(Dataset entries)
[Start of section]
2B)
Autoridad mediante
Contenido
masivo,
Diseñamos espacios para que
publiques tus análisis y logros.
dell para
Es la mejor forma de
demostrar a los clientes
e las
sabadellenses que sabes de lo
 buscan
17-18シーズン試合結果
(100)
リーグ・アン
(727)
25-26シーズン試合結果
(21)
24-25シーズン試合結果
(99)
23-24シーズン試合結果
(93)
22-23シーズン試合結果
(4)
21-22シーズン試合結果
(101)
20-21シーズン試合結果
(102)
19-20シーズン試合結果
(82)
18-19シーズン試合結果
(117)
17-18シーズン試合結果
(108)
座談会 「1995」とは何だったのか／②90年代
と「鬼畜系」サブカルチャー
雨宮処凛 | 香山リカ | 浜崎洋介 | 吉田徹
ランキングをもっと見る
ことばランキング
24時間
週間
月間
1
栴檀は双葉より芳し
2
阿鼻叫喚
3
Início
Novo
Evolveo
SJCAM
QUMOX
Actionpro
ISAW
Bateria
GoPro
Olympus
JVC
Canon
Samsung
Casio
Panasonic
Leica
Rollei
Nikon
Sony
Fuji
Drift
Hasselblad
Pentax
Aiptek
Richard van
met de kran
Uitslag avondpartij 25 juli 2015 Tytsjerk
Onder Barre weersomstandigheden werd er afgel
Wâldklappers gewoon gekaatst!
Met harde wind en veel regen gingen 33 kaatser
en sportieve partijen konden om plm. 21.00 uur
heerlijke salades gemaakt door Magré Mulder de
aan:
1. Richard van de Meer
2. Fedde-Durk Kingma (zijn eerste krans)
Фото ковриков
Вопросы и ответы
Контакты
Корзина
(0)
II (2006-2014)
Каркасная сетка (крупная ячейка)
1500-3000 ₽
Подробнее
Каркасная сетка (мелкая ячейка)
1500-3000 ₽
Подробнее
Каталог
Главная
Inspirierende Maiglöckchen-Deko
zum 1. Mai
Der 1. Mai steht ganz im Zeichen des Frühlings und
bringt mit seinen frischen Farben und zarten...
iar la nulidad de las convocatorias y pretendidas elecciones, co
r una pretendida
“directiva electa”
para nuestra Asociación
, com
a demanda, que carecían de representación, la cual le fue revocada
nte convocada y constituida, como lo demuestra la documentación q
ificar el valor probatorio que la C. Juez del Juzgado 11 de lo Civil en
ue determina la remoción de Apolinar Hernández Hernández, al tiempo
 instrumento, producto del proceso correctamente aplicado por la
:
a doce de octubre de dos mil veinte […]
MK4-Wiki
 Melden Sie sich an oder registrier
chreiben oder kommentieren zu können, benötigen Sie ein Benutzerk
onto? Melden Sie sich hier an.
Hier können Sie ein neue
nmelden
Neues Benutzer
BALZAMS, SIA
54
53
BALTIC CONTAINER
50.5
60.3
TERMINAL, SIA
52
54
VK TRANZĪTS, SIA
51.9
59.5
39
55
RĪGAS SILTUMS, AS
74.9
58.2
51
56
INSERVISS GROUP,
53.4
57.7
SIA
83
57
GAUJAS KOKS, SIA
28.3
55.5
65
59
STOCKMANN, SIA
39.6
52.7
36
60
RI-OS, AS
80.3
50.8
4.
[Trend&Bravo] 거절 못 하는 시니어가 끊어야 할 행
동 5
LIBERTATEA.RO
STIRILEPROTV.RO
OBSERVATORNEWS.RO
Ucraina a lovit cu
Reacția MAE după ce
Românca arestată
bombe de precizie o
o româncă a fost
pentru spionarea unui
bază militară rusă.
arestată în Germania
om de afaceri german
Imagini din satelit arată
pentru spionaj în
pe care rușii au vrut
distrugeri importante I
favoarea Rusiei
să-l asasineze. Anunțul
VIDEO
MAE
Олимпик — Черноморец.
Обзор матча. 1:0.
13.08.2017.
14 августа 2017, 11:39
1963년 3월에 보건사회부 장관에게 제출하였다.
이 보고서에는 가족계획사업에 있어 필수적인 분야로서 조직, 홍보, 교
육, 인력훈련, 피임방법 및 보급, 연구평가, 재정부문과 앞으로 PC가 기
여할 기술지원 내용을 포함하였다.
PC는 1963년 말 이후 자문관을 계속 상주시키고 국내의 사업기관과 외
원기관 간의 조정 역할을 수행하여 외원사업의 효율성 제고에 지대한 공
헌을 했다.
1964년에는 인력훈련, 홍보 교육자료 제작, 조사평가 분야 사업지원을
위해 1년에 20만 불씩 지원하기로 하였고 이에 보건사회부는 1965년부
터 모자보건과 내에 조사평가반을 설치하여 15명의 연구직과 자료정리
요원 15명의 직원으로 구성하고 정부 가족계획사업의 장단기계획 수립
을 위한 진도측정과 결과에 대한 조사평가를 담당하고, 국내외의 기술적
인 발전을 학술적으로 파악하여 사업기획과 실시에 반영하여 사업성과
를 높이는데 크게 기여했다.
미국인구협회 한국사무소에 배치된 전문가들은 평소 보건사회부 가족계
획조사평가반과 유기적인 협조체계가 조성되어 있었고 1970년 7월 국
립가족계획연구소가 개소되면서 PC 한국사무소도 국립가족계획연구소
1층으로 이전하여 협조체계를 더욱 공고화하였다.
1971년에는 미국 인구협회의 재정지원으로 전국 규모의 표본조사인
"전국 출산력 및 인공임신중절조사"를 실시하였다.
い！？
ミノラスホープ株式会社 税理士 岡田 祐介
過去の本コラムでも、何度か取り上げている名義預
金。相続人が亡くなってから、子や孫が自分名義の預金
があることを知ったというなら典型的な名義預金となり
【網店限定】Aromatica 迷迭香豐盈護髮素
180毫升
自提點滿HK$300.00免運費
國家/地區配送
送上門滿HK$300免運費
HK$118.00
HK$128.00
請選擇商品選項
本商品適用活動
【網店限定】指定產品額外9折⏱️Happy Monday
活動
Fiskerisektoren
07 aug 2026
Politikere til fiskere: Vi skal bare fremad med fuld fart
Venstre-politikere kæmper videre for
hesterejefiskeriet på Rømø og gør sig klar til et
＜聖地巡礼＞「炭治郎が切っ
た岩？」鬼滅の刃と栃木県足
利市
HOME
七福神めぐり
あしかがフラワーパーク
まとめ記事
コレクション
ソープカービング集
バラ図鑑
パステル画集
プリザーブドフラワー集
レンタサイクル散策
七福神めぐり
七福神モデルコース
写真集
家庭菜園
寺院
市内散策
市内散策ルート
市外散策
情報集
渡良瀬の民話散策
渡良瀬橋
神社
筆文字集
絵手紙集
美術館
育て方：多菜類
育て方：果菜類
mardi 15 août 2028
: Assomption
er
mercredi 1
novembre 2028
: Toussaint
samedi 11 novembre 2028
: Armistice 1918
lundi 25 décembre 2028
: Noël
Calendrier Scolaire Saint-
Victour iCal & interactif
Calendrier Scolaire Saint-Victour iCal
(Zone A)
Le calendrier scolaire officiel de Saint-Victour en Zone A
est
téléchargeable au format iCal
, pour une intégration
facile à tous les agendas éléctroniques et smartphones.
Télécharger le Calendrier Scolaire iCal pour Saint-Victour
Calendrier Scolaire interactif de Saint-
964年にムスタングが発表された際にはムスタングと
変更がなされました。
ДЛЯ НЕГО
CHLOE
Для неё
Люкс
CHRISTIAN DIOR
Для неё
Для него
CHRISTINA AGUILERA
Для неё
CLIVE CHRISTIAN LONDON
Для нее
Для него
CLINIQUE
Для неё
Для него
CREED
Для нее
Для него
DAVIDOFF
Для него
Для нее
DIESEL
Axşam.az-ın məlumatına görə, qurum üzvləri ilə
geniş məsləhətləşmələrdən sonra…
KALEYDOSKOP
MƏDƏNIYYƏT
[End of section]
Problem to solve
Locate and copy each line in the data above that includes the word "Zone".

Output below
(Zone A)
Le calendrier scolaire officiel de Saint-Victour en Zone A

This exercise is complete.